Work item :: Could you return the full listing below exactly as it appears?

Records provided ::
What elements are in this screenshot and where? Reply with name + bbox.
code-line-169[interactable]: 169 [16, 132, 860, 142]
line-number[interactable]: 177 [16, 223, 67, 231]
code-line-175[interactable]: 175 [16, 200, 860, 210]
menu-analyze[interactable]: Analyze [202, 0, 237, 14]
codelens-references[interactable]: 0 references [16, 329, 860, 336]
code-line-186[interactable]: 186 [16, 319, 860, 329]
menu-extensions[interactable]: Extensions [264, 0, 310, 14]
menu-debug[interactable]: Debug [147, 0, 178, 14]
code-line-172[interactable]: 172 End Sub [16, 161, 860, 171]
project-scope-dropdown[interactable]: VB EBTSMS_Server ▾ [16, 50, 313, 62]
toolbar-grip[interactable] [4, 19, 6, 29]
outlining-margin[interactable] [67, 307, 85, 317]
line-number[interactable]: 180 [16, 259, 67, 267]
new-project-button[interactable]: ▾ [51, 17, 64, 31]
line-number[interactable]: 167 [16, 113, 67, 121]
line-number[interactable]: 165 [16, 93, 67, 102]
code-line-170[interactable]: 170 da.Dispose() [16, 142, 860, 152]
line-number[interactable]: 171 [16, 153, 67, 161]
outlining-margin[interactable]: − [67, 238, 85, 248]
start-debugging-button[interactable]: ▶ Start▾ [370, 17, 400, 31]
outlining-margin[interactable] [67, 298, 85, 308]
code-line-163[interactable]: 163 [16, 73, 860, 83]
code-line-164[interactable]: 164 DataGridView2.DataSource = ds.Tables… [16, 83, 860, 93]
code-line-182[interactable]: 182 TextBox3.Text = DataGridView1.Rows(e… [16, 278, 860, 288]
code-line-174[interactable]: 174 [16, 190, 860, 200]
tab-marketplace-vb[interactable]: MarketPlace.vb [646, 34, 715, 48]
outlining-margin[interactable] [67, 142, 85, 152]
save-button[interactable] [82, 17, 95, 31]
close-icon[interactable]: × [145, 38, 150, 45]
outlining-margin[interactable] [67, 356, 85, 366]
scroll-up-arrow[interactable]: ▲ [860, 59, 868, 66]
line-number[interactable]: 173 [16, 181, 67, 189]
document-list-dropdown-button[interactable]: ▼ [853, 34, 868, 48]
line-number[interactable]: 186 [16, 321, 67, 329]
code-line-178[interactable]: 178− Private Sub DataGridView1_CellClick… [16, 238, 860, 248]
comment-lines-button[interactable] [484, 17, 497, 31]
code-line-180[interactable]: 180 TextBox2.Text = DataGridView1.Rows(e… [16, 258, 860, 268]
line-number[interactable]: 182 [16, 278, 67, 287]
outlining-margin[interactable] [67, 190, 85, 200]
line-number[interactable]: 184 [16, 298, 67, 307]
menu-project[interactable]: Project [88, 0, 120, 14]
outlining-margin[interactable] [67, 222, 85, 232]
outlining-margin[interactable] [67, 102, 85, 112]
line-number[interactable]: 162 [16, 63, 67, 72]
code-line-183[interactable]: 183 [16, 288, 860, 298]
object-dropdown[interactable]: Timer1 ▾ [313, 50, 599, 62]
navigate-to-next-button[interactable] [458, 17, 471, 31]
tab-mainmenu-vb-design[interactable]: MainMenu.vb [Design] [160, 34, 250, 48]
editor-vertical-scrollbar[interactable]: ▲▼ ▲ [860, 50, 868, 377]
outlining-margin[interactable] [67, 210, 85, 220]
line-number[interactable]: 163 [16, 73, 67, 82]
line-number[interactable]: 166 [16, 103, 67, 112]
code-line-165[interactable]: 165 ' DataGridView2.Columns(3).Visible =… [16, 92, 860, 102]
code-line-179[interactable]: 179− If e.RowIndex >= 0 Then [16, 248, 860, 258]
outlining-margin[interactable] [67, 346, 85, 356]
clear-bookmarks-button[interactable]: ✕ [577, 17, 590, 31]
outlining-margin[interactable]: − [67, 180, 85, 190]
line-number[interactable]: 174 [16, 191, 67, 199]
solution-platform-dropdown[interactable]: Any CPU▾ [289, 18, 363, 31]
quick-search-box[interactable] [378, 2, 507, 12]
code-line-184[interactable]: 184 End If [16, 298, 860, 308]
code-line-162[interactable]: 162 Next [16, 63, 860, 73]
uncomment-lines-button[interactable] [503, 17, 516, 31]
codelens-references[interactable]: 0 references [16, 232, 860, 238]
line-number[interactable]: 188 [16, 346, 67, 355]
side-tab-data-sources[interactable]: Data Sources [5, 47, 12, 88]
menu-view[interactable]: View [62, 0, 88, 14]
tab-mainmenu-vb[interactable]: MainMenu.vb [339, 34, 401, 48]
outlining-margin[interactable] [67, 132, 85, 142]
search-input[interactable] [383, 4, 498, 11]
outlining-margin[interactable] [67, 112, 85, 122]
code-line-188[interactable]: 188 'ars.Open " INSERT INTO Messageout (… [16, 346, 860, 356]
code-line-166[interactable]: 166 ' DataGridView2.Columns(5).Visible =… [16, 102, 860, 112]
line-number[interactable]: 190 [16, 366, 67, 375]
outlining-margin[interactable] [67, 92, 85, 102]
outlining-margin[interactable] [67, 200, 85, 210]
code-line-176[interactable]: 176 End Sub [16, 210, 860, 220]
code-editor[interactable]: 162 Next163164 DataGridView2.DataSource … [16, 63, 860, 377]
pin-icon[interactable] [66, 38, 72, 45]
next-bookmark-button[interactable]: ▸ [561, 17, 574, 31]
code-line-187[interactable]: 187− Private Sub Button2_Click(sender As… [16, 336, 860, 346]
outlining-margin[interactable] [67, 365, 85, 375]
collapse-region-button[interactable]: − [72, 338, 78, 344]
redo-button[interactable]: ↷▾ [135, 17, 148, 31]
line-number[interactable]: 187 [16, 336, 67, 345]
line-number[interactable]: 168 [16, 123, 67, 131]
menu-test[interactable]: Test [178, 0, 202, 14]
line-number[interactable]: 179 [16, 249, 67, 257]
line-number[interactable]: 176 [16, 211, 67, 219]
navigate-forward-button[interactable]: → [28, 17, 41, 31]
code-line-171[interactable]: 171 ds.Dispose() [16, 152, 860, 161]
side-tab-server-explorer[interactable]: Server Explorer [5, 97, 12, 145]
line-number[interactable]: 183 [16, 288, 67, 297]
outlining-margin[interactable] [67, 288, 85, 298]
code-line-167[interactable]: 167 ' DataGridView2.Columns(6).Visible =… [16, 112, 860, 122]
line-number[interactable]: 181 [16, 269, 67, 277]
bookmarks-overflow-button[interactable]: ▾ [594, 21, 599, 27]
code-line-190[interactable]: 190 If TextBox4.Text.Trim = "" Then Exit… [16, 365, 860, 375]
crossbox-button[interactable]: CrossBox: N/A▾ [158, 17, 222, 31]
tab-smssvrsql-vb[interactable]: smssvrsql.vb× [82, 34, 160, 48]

Your response ::
What elements are in this screenshot and where? Reply with name + bbox.
code-line-169[interactable]: 169 [16, 132, 860, 142]
line-number[interactable]: 177 [16, 223, 67, 231]
code-line-175[interactable]: 175 [16, 200, 860, 210]
menu-analyze[interactable]: Analyze [202, 0, 237, 14]
codelens-references[interactable]: 0 references [16, 329, 860, 336]
code-line-186[interactable]: 186 [16, 319, 860, 329]
menu-extensions[interactable]: Extensions [264, 0, 310, 14]
menu-debug[interactable]: Debug [147, 0, 178, 14]
code-line-172[interactable]: 172 End Sub [16, 161, 860, 171]
project-scope-dropdown[interactable]: VB EBTSMS_Server ▾ [16, 50, 313, 62]
toolbar-grip[interactable] [4, 19, 6, 29]
outlining-margin[interactable] [67, 307, 85, 317]
line-number[interactable]: 180 [16, 259, 67, 267]
new-project-button[interactable]: ▾ [51, 17, 64, 31]
line-number[interactable]: 167 [16, 113, 67, 121]
line-number[interactable]: 165 [16, 93, 67, 102]
code-line-170[interactable]: 170 da.Dispose() [16, 142, 860, 152]
line-number[interactable]: 171 [16, 153, 67, 161]
outlining-margin[interactable]: − [67, 238, 85, 248]
start-debugging-button[interactable]: ▶ Start▾ [370, 17, 400, 31]
outlining-margin[interactable] [67, 298, 85, 308]
code-line-163[interactable]: 163 [16, 73, 860, 83]
code-line-164[interactable]: 164 DataGridView2.DataSource = ds.Tables… [16, 83, 860, 93]
code-line-182[interactable]: 182 TextBox3.Text = DataGridView1.Rows(e… [16, 278, 860, 288]
code-line-174[interactable]: 174 [16, 190, 860, 200]
tab-marketplace-vb[interactable]: MarketPlace.vb [646, 34, 715, 48]
outlining-margin[interactable] [67, 142, 85, 152]
save-button[interactable] [82, 17, 95, 31]
close-icon[interactable]: × [145, 38, 150, 45]
outlining-margin[interactable] [67, 356, 85, 366]
scroll-up-arrow[interactable]: ▲ [860, 59, 868, 66]
line-number[interactable]: 173 [16, 181, 67, 189]
document-list-dropdown-button[interactable]: ▼ [853, 34, 868, 48]
line-number[interactable]: 186 [16, 321, 67, 329]
code-line-178[interactable]: 178− Private Sub DataGridView1_CellClick… [16, 238, 860, 248]
comment-lines-button[interactable] [484, 17, 497, 31]
code-line-180[interactable]: 180 TextBox2.Text = DataGridView1.Rows(e… [16, 258, 860, 268]
line-number[interactable]: 182 [16, 278, 67, 287]
outlining-margin[interactable] [67, 190, 85, 200]
line-number[interactable]: 184 [16, 298, 67, 307]
menu-project[interactable]: Project [88, 0, 120, 14]
outlining-margin[interactable] [67, 222, 85, 232]
outlining-margin[interactable] [67, 102, 85, 112]
line-number[interactable]: 162 [16, 63, 67, 72]
code-line-183[interactable]: 183 [16, 288, 860, 298]
object-dropdown[interactable]: Timer1 ▾ [313, 50, 599, 62]
navigate-to-next-button[interactable] [458, 17, 471, 31]
tab-mainmenu-vb-design[interactable]: MainMenu.vb [Design] [160, 34, 250, 48]
editor-vertical-scrollbar[interactable]: ▲▼ ▲ [860, 50, 868, 377]
outlining-margin[interactable] [67, 210, 85, 220]
line-number[interactable]: 163 [16, 73, 67, 82]
line-number[interactable]: 166 [16, 103, 67, 112]
code-line-165[interactable]: 165 ' DataGridView2.Columns(3).Visible =… [16, 92, 860, 102]
code-line-179[interactable]: 179− If e.RowIndex >= 0 Then [16, 248, 860, 258]
outlining-margin[interactable] [67, 346, 85, 356]
clear-bookmarks-button[interactable]: ✕ [577, 17, 590, 31]
outlining-margin[interactable]: − [67, 180, 85, 190]
line-number[interactable]: 174 [16, 191, 67, 199]
solution-platform-dropdown[interactable]: Any CPU▾ [289, 18, 363, 31]
quick-search-box[interactable] [378, 2, 507, 12]
code-line-184[interactable]: 184 End If [16, 298, 860, 308]
code-line-162[interactable]: 162 Next [16, 63, 860, 73]
uncomment-lines-button[interactable] [503, 17, 516, 31]
codelens-references[interactable]: 0 references [16, 232, 860, 238]
line-number[interactable]: 188 [16, 346, 67, 355]
side-tab-data-sources[interactable]: Data Sources [5, 47, 12, 88]
menu-view[interactable]: View [62, 0, 88, 14]
tab-mainmenu-vb[interactable]: MainMenu.vb [339, 34, 401, 48]
outlining-margin[interactable] [67, 132, 85, 142]
search-input[interactable] [383, 4, 498, 11]
outlining-margin[interactable] [67, 112, 85, 122]
code-line-188[interactable]: 188 'ars.Open " INSERT INTO Messageout (… [16, 346, 860, 356]
code-line-166[interactable]: 166 ' DataGridView2.Columns(5).Visible =… [16, 102, 860, 112]
line-number[interactable]: 190 [16, 366, 67, 375]
outlining-margin[interactable] [67, 92, 85, 102]
outlining-margin[interactable] [67, 200, 85, 210]
code-line-176[interactable]: 176 End Sub [16, 210, 860, 220]
code-editor[interactable]: 162 Next163164 DataGridView2.DataSource … [16, 63, 860, 377]
pin-icon[interactable] [66, 38, 72, 45]
next-bookmark-button[interactable]: ▸ [561, 17, 574, 31]
code-line-187[interactable]: 187− Private Sub Button2_Click(sender As… [16, 336, 860, 346]
outlining-margin[interactable] [67, 365, 85, 375]
collapse-region-button[interactable]: − [72, 338, 78, 344]
redo-button[interactable]: ↷▾ [135, 17, 148, 31]
line-number[interactable]: 187 [16, 336, 67, 345]
line-number[interactable]: 168 [16, 123, 67, 131]
menu-test[interactable]: Test [178, 0, 202, 14]
line-number[interactable]: 179 [16, 249, 67, 257]
line-number[interactable]: 176 [16, 211, 67, 219]
navigate-forward-button[interactable]: → [28, 17, 41, 31]
code-line-171[interactable]: 171 ds.Dispose() [16, 152, 860, 161]
side-tab-server-explorer[interactable]: Server Explorer [5, 97, 12, 145]
line-number[interactable]: 183 [16, 288, 67, 297]
outlining-margin[interactable] [67, 288, 85, 298]
code-line-167[interactable]: 167 ' DataGridView2.Columns(6).Visible =… [16, 112, 860, 122]
line-number[interactable]: 181 [16, 269, 67, 277]
bookmarks-overflow-button[interactable]: ▾ [594, 21, 599, 27]
code-line-190[interactable]: 190 If TextBox4.Text.Trim = "" Then Exit… [16, 365, 860, 375]
crossbox-button[interactable]: CrossBox: N/A▾ [158, 17, 222, 31]
tab-smssvrsql-vb[interactable]: smssvrsql.vb× [82, 34, 160, 48]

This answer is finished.